> [Material provided]
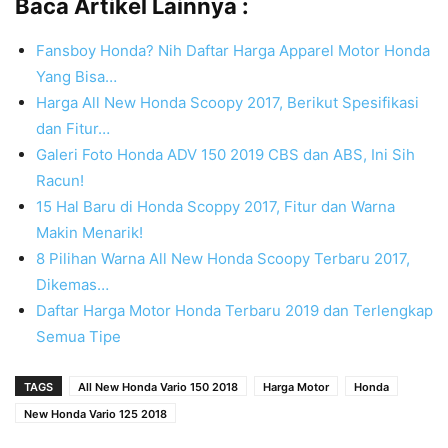
Baca Artikel Lainnya :
Fansboy Honda? Nih Daftar Harga Apparel Motor Honda
Yang Bisa…
Harga All New Honda Scoopy 2017, Berikut Spesifikasi
dan Fitur…
Galeri Foto Honda ADV 150 2019 CBS dan ABS, Ini Sih
Racun!
15 Hal Baru di Honda Scoppy 2017, Fitur dan Warna
Makin Menarik!
8 Pilihan Warna All New Honda Scoopy Terbaru 2017,
Dikemas…
Daftar Harga Motor Honda Terbaru 2019 dan Terlengkap
Semua Tipe
TAGS
All New Honda Vario 150 2018
Harga Motor
Honda
New Honda Vario 125 2018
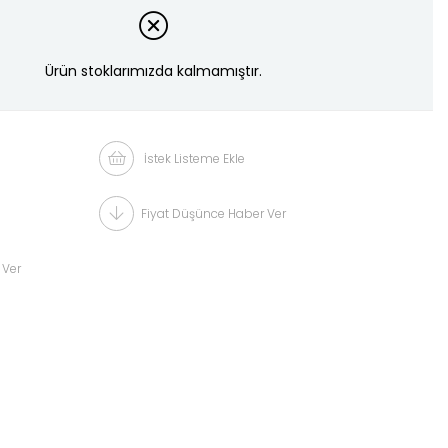
Ürün stoklarımızda kalmamıştır.
İstek Listeme Ekle
Fiyat Düşünce Haber Ver
 Ver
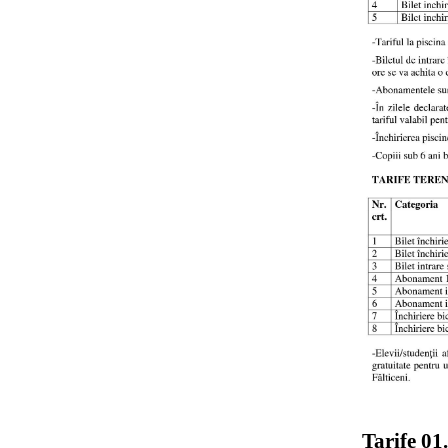
Tarife 01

> [Description of the task] Locate the line containing "Daftar Harga Motor" in the records above, then output it and every line after it through the last, excluding pictures.

> [Answer space]
Daftar Harga Motor Honda Terbaru 2019 dan Terlengkap
Semua Tipe
TAGS
All New Honda Vario 150 2018
Harga Motor
Honda
New Honda Vario 125 2018
Ürün stoklarımızda kalmamıştır.
İstek Listeme Ekle
Fiyat Düşünce Haber Ver
 Ver
Tarife 01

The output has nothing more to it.